The disorder is of three types. Borderline is when one takes at least three pictures of oneself but does not post it on social media, acute- when one takes at least three pictures of oneself and post it on social media and chronic- when one takes at least six pictures of oneself and posting it on social media, every day.
The problem is most common among teenage girls, Mundada said. He is treating two patients who suffered from anxiety when they do not take at least five selfies every day. "I started them on medicines and behavioural therapy and after two months, the level has presently reduced to two selfies a day," he said.
Bulked up phone memories and fast-filling computer hard drives are another problem stemming out of this trend. "I have around 80 GB of photos from just one year. I socialize a lot and take loads of photos of which 70% are selfies. However, my computer hard disk is filling up fast and it is a problem I don't have a solution to," another first year commerce student from the city said.
The selfie trend has also led to the constant shuffling of WhatsApp display pictures among people.

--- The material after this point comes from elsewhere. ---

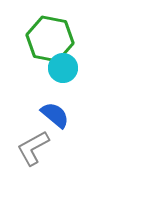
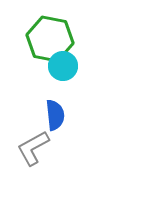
cyan circle: moved 2 px up
blue semicircle: rotated 44 degrees clockwise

Since people click so many photographs on their phones, they make it a point to showcase these photos as their WhatsApp display pictures or uploads on social media.
Psychiatrist Rohan Jahagirdar said, "Social media or the virtual world has become our second existence leading to internet addiction. People have developed antics only to get more likes and comments. In this race to capture a moment with oneself, attention seeking people take selfies at all odd places, from a murder spot to a historical monument. It is the new way of getting attention."
This, he attributes to growing insensitivity in people and the lack of attention and self-esteem in real life. "These people don't have social recognition in their lives," he said. Jahagirdar is also treating a couple of such patients. One has developed the knack of clicking selfies with street animals while another likes taking nude selfies of his reflection in the mirror, he said.
People should realise they are in trouble when they spend more time in the virtual world than the real world. "The number of likes they get is a disease that needs to be addressed. Social media is made for you, you are not made for it," he added.
Stop before it consumes you
People should realise that they are in trouble when they are spending more time in the virtual world than in the real world
These patients fall mainly in the 17-40 age bracket, most of them being below 25 years of age
The reason for most of them being below 25 is that they get more exposure to social media from an early time in their lives because of which they end up getting more influenced by social trendsDeath by selfie
Out of the global 27 who died taking selfies in 2015 more than half were from India. Three were college students attempting the perfect selfie in front of a speeding train in Kosikala in January 2015. In March, seven youngsters were celebrating a friend's birthday and drowned after the boat capsized when they were trying to get the perfect pose. A Japanese tourist in Agra died after succumbing to injuries that he had sustained after falling from the Taj Mahal's stairs. An engineering student in Namakkal, Tamil Nadu, died after the rock he was standing on while taking a selfie came loose and he fell into a 60-foot ravine. Two drowned in the Narmada canal in Sundernagar near Rajkot while trying to take selfies.